The phantom of Boulez is honored by CSO, with superb direction from Heras-Casado

Fri Nov 14, 2014 at 1:17 pm

By Lawrence A. Johnson

Pablo Heras-Casado led the CSO  Wednesday night, Photo: Todd Rosenberg
Pablo Heras-Casado conducted the CSO Wednesday night. Photo: Todd Rosenberg

He may not be lurking in the subterranean tunnels under Michigan Avenue, but the grand old homme Pierre Boulez has morphed into a kind of Phantom of the Chicago Symphony Orchestra. The CSO’s conductor emeritus has departed, most likely for good, presumably due to health concerns, though the specific reasons have never been fully elucidated.

Yet the CSO continues to pay homage to the absent French composer-conductor in his 90th birthday season. This week brings both a “Beyond the Score” program honoring Boulez tonight and Sunday, as well as a CSO subscription program that Boulez “might have conducted.”

That’s a rather slender reed, but Wednesday’s concert offered largely impressive rewards–less due to Boulez’s music or influence but because of the return of the superb young conductor, Pablo Heras-Casado.

Boulez wrote an early version of his Figures-Doubles-Prismes in 1969, around the time he first conducted the CSO. Taking a page from Stockhausen’s Gruppen, Boulez’s first work for orchestra arranges standard symphonic forces in three divisions, a trio of harps anchoring a cruciform layout, with winds and brass split on the far sides, and violins in the center, with violas, cellos and basses behind.

As principal guest conductor in the 1990s, Boulez brought a great deal of excellence and consistency to CSO performances in the highly inconsistent Daniel Barenboim era. While acknowledging the remarkable transparency of his conducted performances, Boulez’s own music had usually left me cold, often coming across as too rarefied and intellectual for lesser mortals to comprehend.

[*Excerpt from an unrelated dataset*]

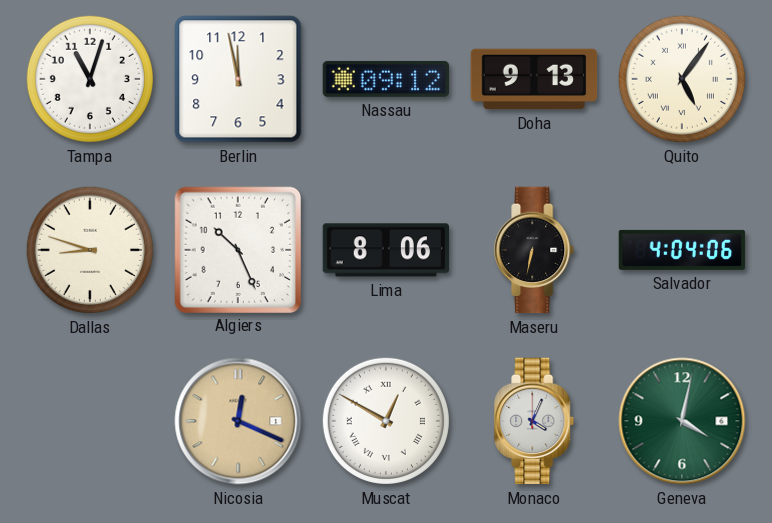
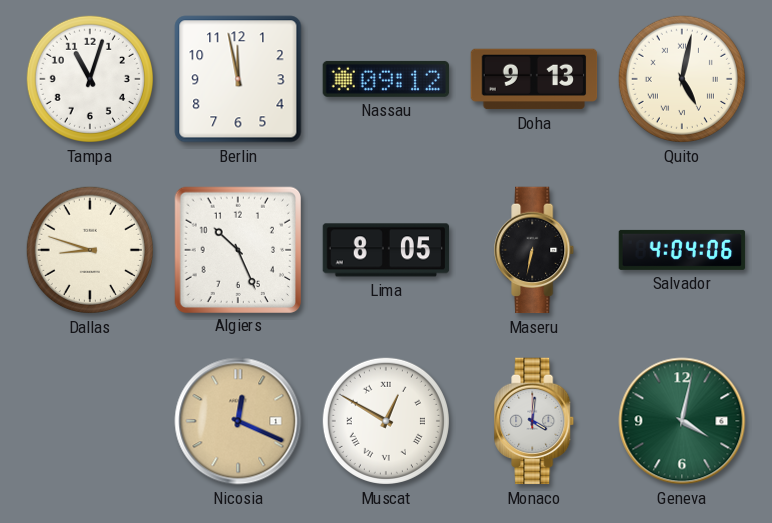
Quito: 5:06 -> 5:02
Lima: 8:06 -> 8:05
Monaco: 4:04 -> 4:01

Heras-Casado and the orchestra made about as strong a case for Boulez’s Figures-Doubles-Prismes as one will ever likely hear. Even with a short rehearsal week, Heras-Casado drew strikingly pure and luminous textures and a sure sense of ebb and flow, the sudden eruptive fortissimos as acutely balanced as the pianissimo percussion rustles.

Yet at 20 minutes, the music meanders and loses the thread, feeling like a work of intriguing incidents without a compelling overall structure or narrative. There’s a certain icy abstraction in Boulez’s musical algorithms that stubbornly refuses to find favor. Listening to this work makes one ponder if it’s possible to write music that is brilliant without being good.

A more traditional showpiece closed the shortened program at Wednesday’s Afterwork Masterworks program, Debussy’s Iberia.

It’s a bit of a cliche to expect a musician to bring some idiomatic naturalness to music of their native composers—or Spanish flavor via Paris, in the case of Debussy’s Mediterranean triptych.

Yet Heras-Casado indeed found a supple rhythmic swing in this evocative score that felt just right. Most striking is how much the Spanish conductor tamped down the brilliance compared to more high-stepping, percussion-led performances. The rhythmic lilt of “In the Streets and Byways” had a clipped, aggressive cut that brought a darker, tougher expression, removed from the usual sun-drenched aural postcard.

The central “Fragrance in the Night”—-can the CSO programs please go back to quoting scores in the original language?—was somewhat wanting in color and atmosphere, likely the victim of the short rehearsal week and the time spent on the Boulez piece. Yet Heras-Casado managed to shape the music with an assured hand and detailing, as with the fluent segue into the festive final section, which found a wry, satiric quality amid the lilting rhythms.

The centerpiece was music of Bartok, another Boulez specialty, with his Piano Concerto No. 3 last performed by Mistuko Uchida with Boulez conducting six years ago.

Alice Sara Ott
Alice Sara Ott

Making her CSO debut, Alice Sara Ott proved a rather uneven soloist Wednesday night. The willowy pianist has a tony Deutsche Grammophon contract yet in the first movement Allegretto her playing was fitfully underprojected and even sounded muffled. Granted, Bartok’s concerto—his last sort-of-completed work—is less overtly flashy than the two previous works in the genre, but we still need to hear the notes. Ott’s tendency to strike languid, album-cover poses at the keyboard didn’t help.

The soloist’s playing improved as the concerto unfolded. Prefaced by lovely warm string phrasing coaxed by Heras-Casado, Ott played the Adagio religioso in a stark plaintive manner that avoided sentimentality. The final movement went with worthy vitality—the orchestra in vital, crackling form—and while Ott tackled the virtuosic pages with polish and accuracy, her fitful bravura never really convinced that this is her kind of repertoire.

The program will be repeated 1:30 p.m. Friday and 8 p.m. Saturday with the addition of Stravinsky’s Four Studies for orchestra.; 312-294-3000.